Here's a good one from an adviser in Charlotte, N.C.: Can someone who collects reduced retirement benefits early, say at 62, suspend his benefits later and still earn delayed retirement credits? The answer is yes.
This may be an appropriate strategy if you have a client who collected benefits early, just because he could, and now regrets his decision. Let's say he was entitled to $2,000 per month at age 66, but he collected at 62, reducing his monthly benefit by 25% to $1,500.
Most retirees no longer have the option of repaying the benefits that they have already received and restarting their benefits at a higher amount. The rules affecting this so-called “do-over” strategy changed in December 2010. Now, you have a once-in-a-lifetime chance to change your mind and repay your benefits, but it must be within the first 12 months of claiming them.
However, you can still voluntarily suspend your Social Security benefits at any time. And you can still earn delayed retirement credits, which are worth 8% for every year you do not collect benefits between your full retirement age and age 70.
So in this above example, your client collected $1,500 per month in reduced retirement benefits between ages 62 and 66. At 66, he voluntarily suspends his benefits and resumes collecting them at age 70. At that point, his benefit would be worth $1,980 per month—132% of his previous amount-- creating a larger base benefit for future annual cost-of-living adjustments and a bigger survivor benefit for his wife if he dies first.

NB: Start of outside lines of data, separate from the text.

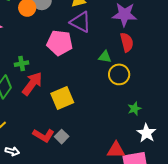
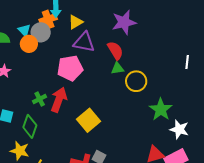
red semicircle: (127, 42) -> (115, 51), moved
red arrow: (32, 84) -> (59, 100), moved
green star: (134, 109) -> (161, 109), size x1.6

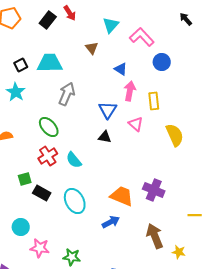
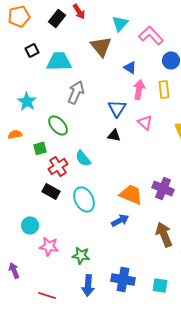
brown triangle: (92, 48) -> (101, 46), size x1.6
black square: (21, 65) -> (32, 50), moved
cyan star: (16, 92) -> (27, 101), moved
yellow rectangle: (154, 101) -> (164, 89), moved
red cross: (48, 156) -> (58, 166), moved
green square: (25, 179) -> (40, 148), moved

Remember, delayed retirement credits only affect the worker's benefit, not spousal benefits. So if his wife is collecting spousal benefits on his record, her monthly amount will not increase once he resumes collecting a larger amount at age 70.
But survivor benefits are worth 100% of what he received during his lifetime, including the delayed retirement credits. So if he dies first, his wife will collect a larger survivor benefit as a result of his decision to temporarily suspend benefits and collect a larger amount later.
Some advisers think it may be a wise strategy for the main breadwinner to collect reduced benefits early at age 62 and then to voluntarily suspend them between ages 66 and 70 to build them up again. The flaw with that argument is if the husband dies during that early collection period, the surviving spouse could be stuck with a smaller benefit for the rest of her life. Some say life insurance would protect against that possibility, but I'm not sure the added premium is worth the gamble.
What do you think? I'd like to hear your opinion.